NP/FNP for non-BSN options ... help please

Published

I'd appreciate objective and up-to-date insight into options.

I'm looking to become an ED NP. I'm an ASN/RN with a non-nursing B.S.

All of the NP programs in my local area seem to be transitioning to DNP programs with BSN as a prerequisite, and admissions are very competitive, they are flooded with applicants, and tuition is very expensive. My state college program, with the "BSN bridge" would take 12 years on a part-time basis and cost $200k to complete

I have a teachers college BA, a second degree in Bio/Chem, a third in business, and another in health science, and a masters. All non-nursing degrees. I have no interest in either doing another B.S. degree or a doctoral degree.

I'm an older student, and I don't want finishing this to become my life's work.

Was a high school science teacher. I'm currently working f/t in healthcare administration and finance in a corporate environment at a management level and have family responsibilities, but my job provides both flexible working hours, and the ability to work from home about half the time. I'm looking for a program I can do while continuing to work.

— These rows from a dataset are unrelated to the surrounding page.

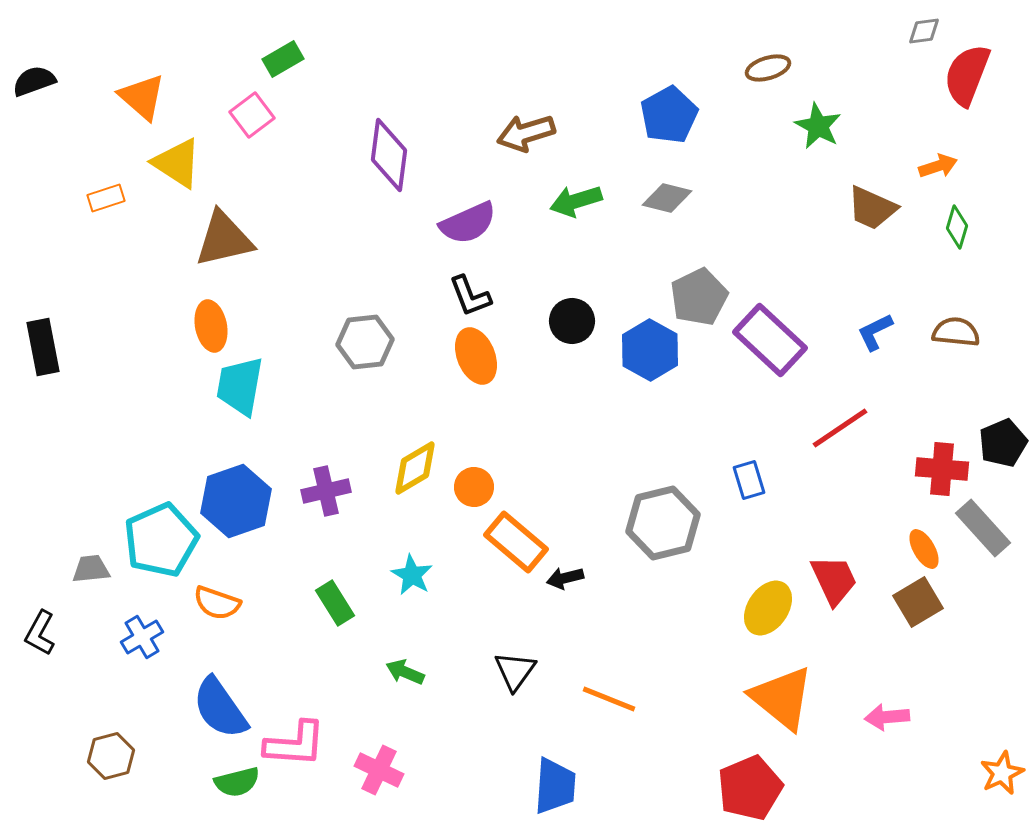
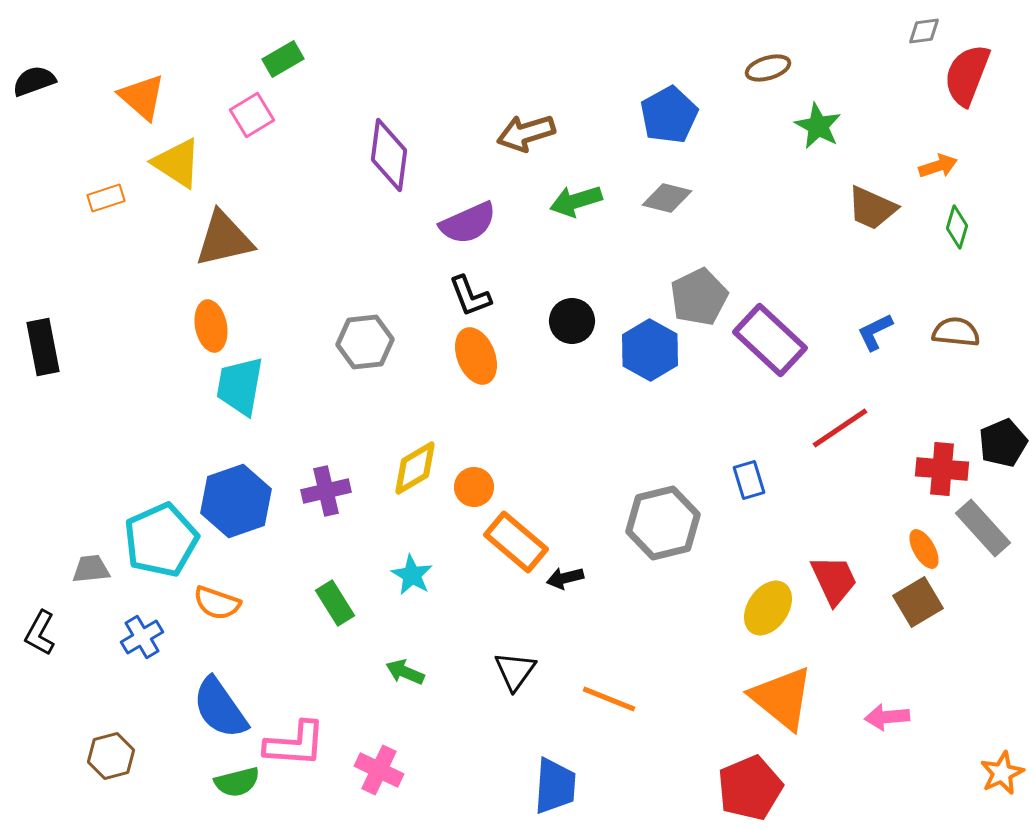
pink square at (252, 115): rotated 6 degrees clockwise
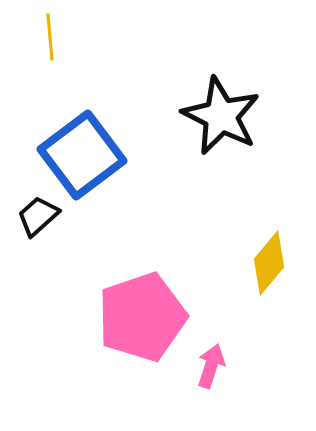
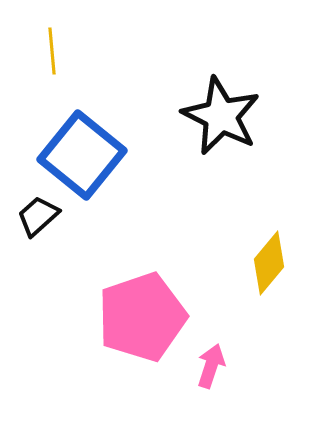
yellow line: moved 2 px right, 14 px down
blue square: rotated 14 degrees counterclockwise
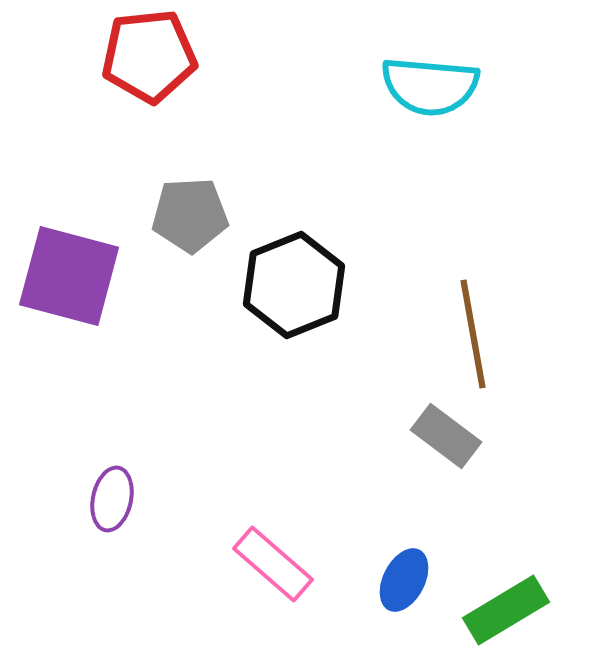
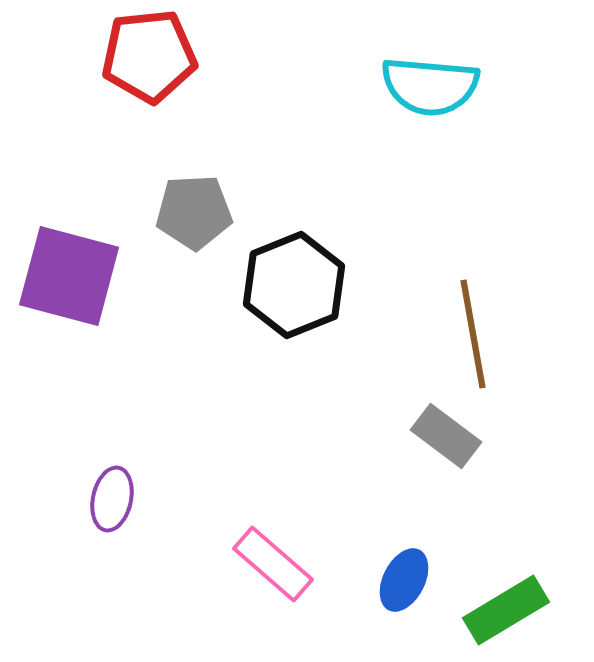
gray pentagon: moved 4 px right, 3 px up
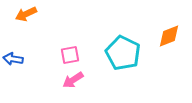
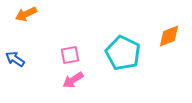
blue arrow: moved 2 px right; rotated 24 degrees clockwise
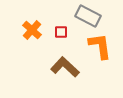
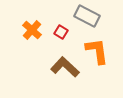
gray rectangle: moved 1 px left
red square: rotated 32 degrees clockwise
orange L-shape: moved 3 px left, 5 px down
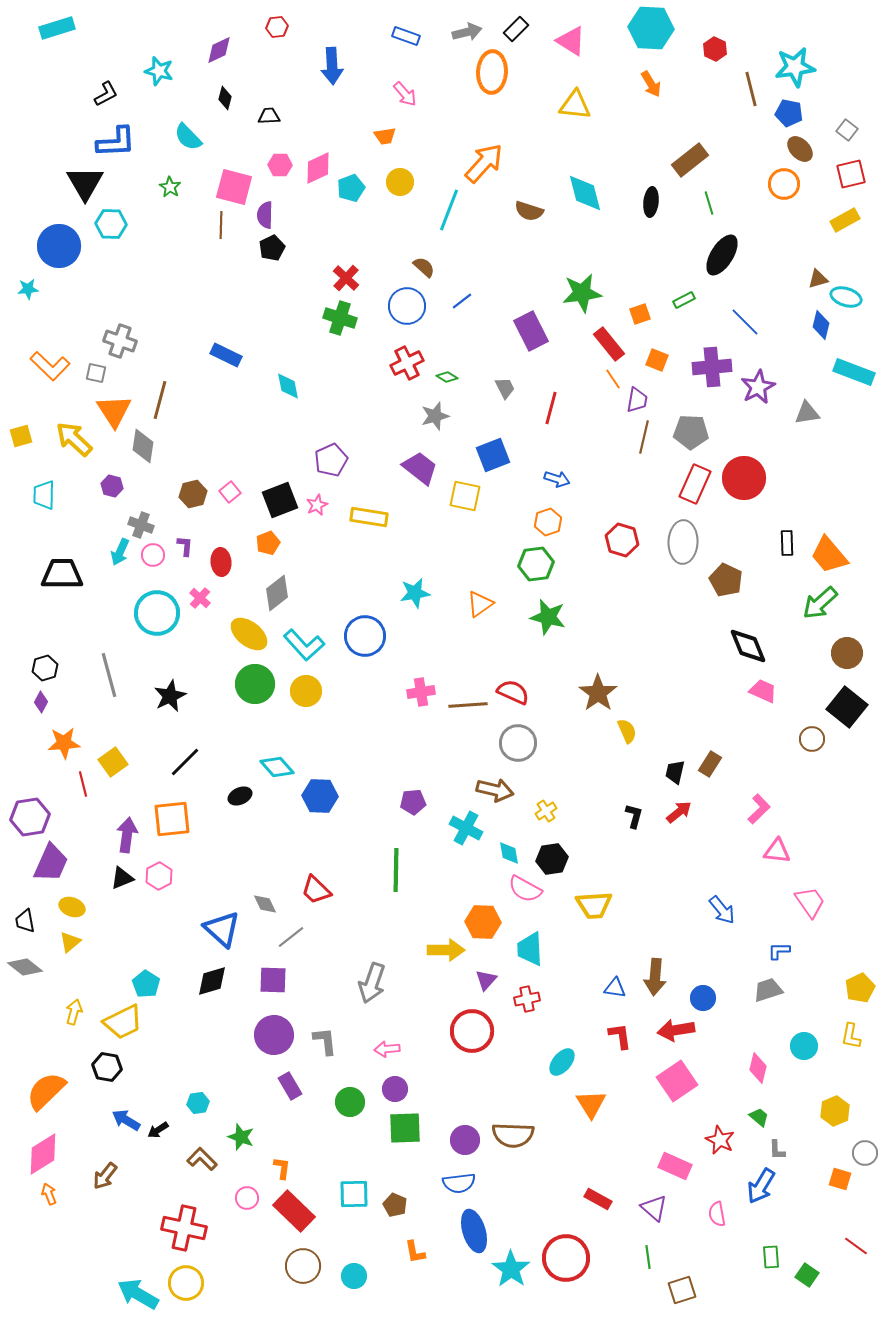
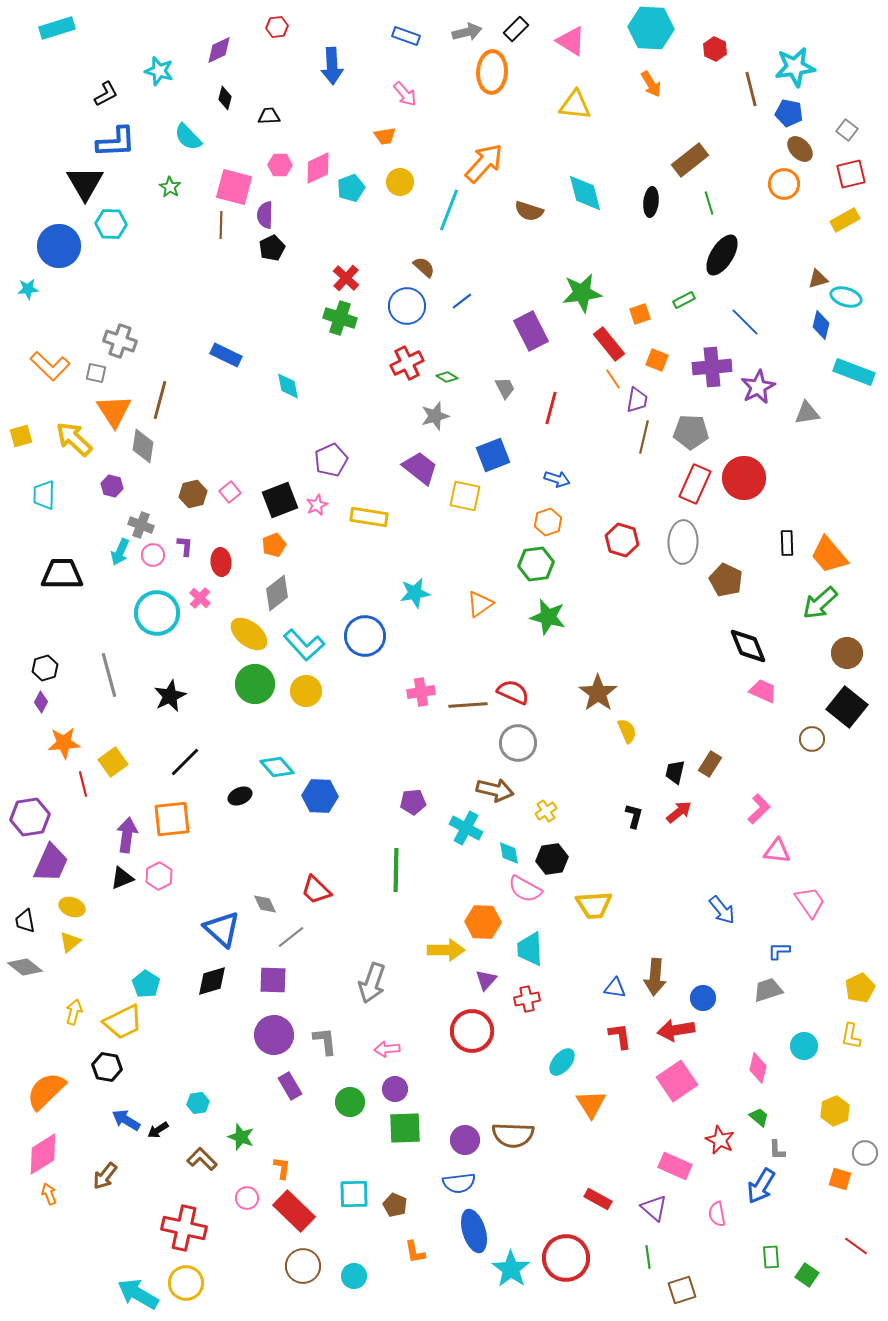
orange pentagon at (268, 543): moved 6 px right, 2 px down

I'm a newly minted ASN (11 years of p/t), got RN license, still looking for my first nursing job. Hospitals in my area now only hire BSN RNs. They will hire you once you are actually enrolled in an MSN/NP program.

I have 10+ years of p/t hospital experience as a "tech" mostly in the ED. In this often perverse world, as a seasoned "Tech" I was making $4 more per hour than a new grad RN, but since I now have an RN license I can no longer work as a tech.

I have 10+ years of volunteer EMS experience and am a paramedic.

My "dream job" would be a weekend "Baylor" job as an ED NP.

The only program option I am aware of is Columbia, which is both a long way away and very expensive, and a highly competitive very very small program.

I am very suspicious of the "online" programs, especially those that want you to find your own preceptors and etc. I will not even consider a program that tells me to go find my own preceptors and clinical sites.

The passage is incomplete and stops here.